- PROMPT -
Of the entries below, return exactly those lines that fall between the one containing "and responsibilities for the in-person and" and the one containing "can take turns checking for virtual booth", the two end lines included.

╭─ MATERIAL TO PROCESS

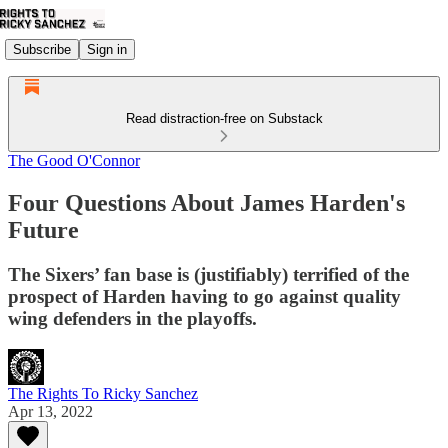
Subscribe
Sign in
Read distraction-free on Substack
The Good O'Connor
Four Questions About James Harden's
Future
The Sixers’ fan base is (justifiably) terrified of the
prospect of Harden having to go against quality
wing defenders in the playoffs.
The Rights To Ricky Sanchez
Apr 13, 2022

╰─
╭─ MATERIAL TO PROCESS

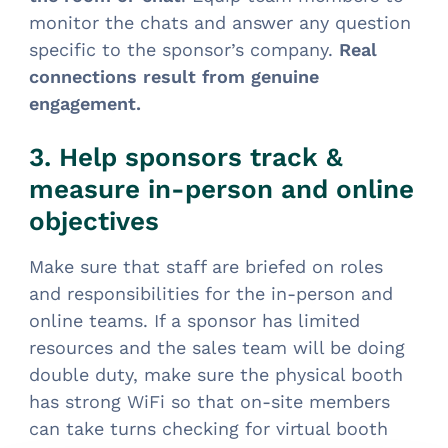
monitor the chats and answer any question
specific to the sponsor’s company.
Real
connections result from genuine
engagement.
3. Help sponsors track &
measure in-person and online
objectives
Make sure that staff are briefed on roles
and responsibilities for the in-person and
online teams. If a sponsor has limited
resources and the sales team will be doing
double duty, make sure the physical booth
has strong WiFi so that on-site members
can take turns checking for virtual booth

╰─

- ANSWER FOR THIS EXERCISE -
and responsibilities for the in-person and
online teams. If a sponsor has limited
resources and the sales team will be doing
double duty, make sure the physical booth
has strong WiFi so that on-site members
can take turns checking for virtual booth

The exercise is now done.